E riu satisfeito. Ora,
quem haveria de reclamar, se desde 40 horas atrás, o dono da fazenda era ele
mesmo!
Larissa balançou-se na
porteira pelo menos umas dez vezes, até achar que já estava abusando. Então
pediu que Celso passasse com o carro, passou a pé, e trancou a porteira de
novo.
De novo no carro,
percorreram certa de 800 metros entre árvores e arbustos que margeavam a
estradinha de entrada. De repente, esta fez uma curva suave e desembocou...

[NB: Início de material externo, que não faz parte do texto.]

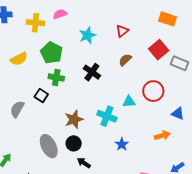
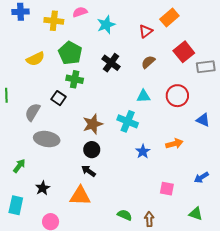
orange rectangle: (168, 19) -> (169, 17), moved, turned -60
cyan star: (87, 35) -> (106, 25), moved
gray rectangle: (179, 63) -> (206, 67), turned -30
black cross: (92, 72) -> (111, 63), moved
cyan triangle: (129, 102) -> (143, 96), moved
orange arrow: (162, 136) -> (174, 144), moved
gray ellipse: (49, 146) -> (47, 139), moved, turned -55
black arrow: (84, 163) -> (89, 171), moved

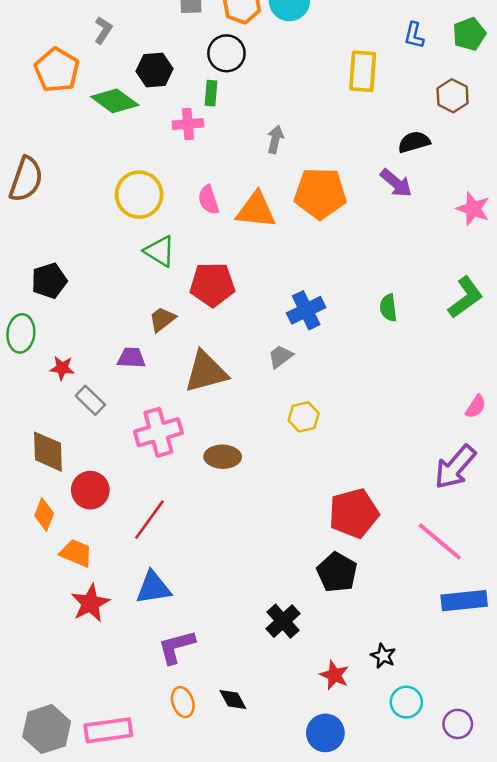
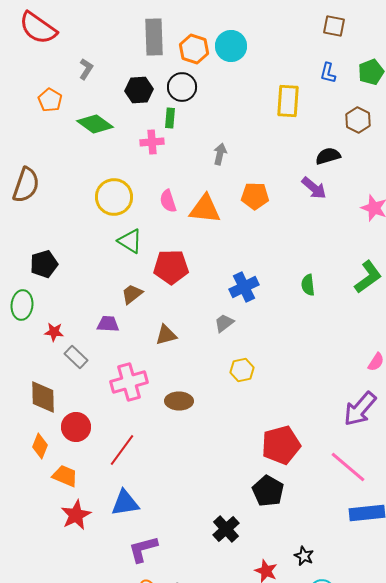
orange pentagon: (57, 70) -> (50, 100), size x0.7
black hexagon: (155, 70) -> (139, 90), moved
orange pentagon: (320, 193) -> (255, 196), size x0.7
brown triangle: (206, 372) -> (166, 335), size x0.6

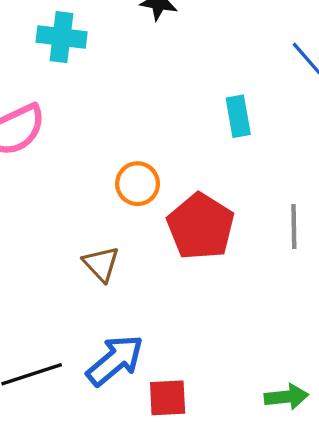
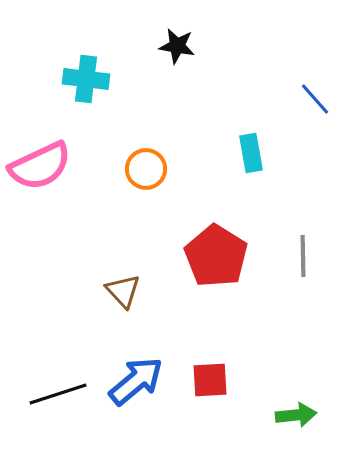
orange circle: (138, 184) -> (146, 169), moved
red square: (168, 398) -> (210, 380), moved

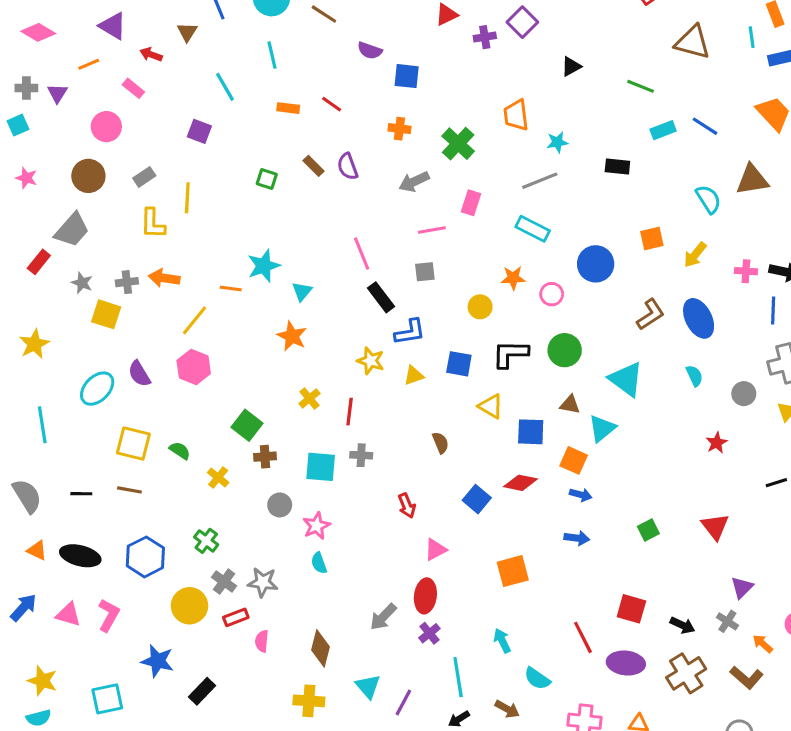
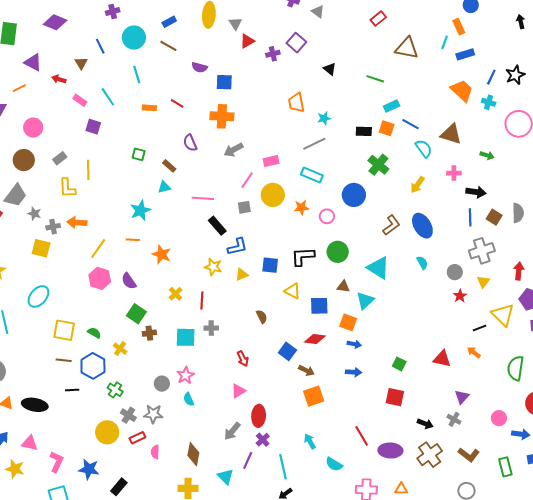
cyan line: (752, 37) -> (445, 42), turned 32
black triangle: (571, 66) -> (330, 69), turned -48
pink rectangle: (133, 88) -> (80, 100), moved
blue line: (705, 126) -> (410, 124), moved
orange cross: (399, 129) -> (222, 116), size x1.6
green cross: (458, 144) -> (378, 165), moved
brown rectangle: (313, 166) -> (169, 166), moved
brown triangle: (752, 180) -> (451, 134), turned 30
pink rectangle: (471, 203) -> (271, 161), turned 63
pink line: (432, 230) -> (247, 180), turned -42
orange square: (652, 238) -> (387, 128), moved, turned 35
pink line: (362, 254) -> (203, 198), turned -60
pink cross: (746, 271) -> (454, 173), moved
gray star: (82, 283) -> (34, 214), moved
orange line: (231, 289) -> (133, 240), moved
cyan triangle: (302, 291) -> (164, 187), moved, turned 40
yellow circle: (480, 307) -> (273, 195), moved, size x1.5
purple semicircle: (139, 374) -> (129, 281), moved
red star: (717, 443) -> (460, 296), moved
black line: (81, 494) -> (72, 390), moved
gray circle: (280, 505) -> (162, 384), moved
red triangle: (715, 527) -> (442, 359), turned -36
green square: (648, 530) -> (399, 364), turned -32
pink triangle: (436, 550) -> (238, 391), moved
blue hexagon: (145, 557) -> (93, 366), moved
red square: (631, 609) -> (395, 397), moved
pink L-shape: (109, 615) -> (57, 462), moved
orange arrow: (763, 644) -> (474, 352), moved
yellow star: (42, 681) -> (15, 469), moved
purple line: (403, 703) -> (248, 460), moved
brown arrow: (507, 709) -> (306, 370), moved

numa visão de puro êxtase para Larissa!
Dali se descortinava todo
um complexo montado para a produção de leite. Larissa reconheceu de imediato a
construção sólida da sala de ordenha, com suas ordenhadeiras meticulosamente
suspensas. Viu atrás a grande lagoa de decantação, usada para receber os resíduos
da limpeza diária da sala, gerando material para fertirrigação. Ao lado desta
viu os inconfundíveis piquetes de pastejo rotativo Voisin, matéria que a tinha
tanto encantado no curso de agronomia.
Todos sabiam que Larissa
Silva tinha feito e completado o curso, graduando-se engenheira agrônoma. O que
ninguém comentava, no entanto, é que ela tinha sido sempre a melhor estudante
do seu curso, fechando todos os anos com o primeiro lugar na turma. Pra ela,
concretamente, nunca qualquer colega ou professor pôde aplicar a brincadeira
maldosa da “loira burra”.
A própria Larissa
eximia-se de comentar essa sua condição de super-estudante. Claramente porque
não gostava de ser mostrar melhor que os outros em nada. Isso tinha a ver com a
marca indelével que sua beleza extrema provocava, fazendo com que as pessoas só
visem nela o seu aspecto exterior. Tal coisa a contrariava demais, porque lhe
trazia de volta a a insuportável carga dos seus tempos de menina-beleza e de
Miss Amarante.
Detestando ser tão bela,
fechava-se em copas, porque sabia que os homens todos viriam se insinuando de
todas as formas, das sutis e galantes até às mais grosseiras e as que assumiam
a detestável forma de assédio. Por outro lado, ela sabia muito bem, desde
menininha, que essa mesma embalagem exterior praticamente lhe cortava toda
possibilidade de ter amigas sinceras. Para acrescentar mais peso à sua
condição, ainda havia a de ser “a menina mais rica da cidade”, a que tinha o
carro mais imponente, E, claro, a eterna Miss Amarante.
Ela cresceu, portanto,
detestando ser considerada uma “exibida”, uma narcisista, como os outros
pareciam considerá-la. E, por idêntica razão, não falava de sua condição de
melhor aluna da turma, de agrônoma premiada na solenidade de formatura com um
brasão da Faculdade. Acreditava que isso também a faria parecer “exibida”,
metida.
Mas, como aluna
aplicadíssima, leitora ávida e executante de todas as práticas que o curso lhe
permitiu, era-lhe fácil reconhecer que estava numa fazenda de leite. Viu, ao
longe, que havia um bosque de árvores em alinhamento simétrico, uma evidente
plantação de árvores frutíferas, que não conseguiu reconhecer devido à
distância.
A moça deixou Celso
terminar de estacionar o carro e se precipitou correndo em direção à sala de
ordenha da fazenda. Viu que ela estava escrupulosamente limpa e bem arrumada.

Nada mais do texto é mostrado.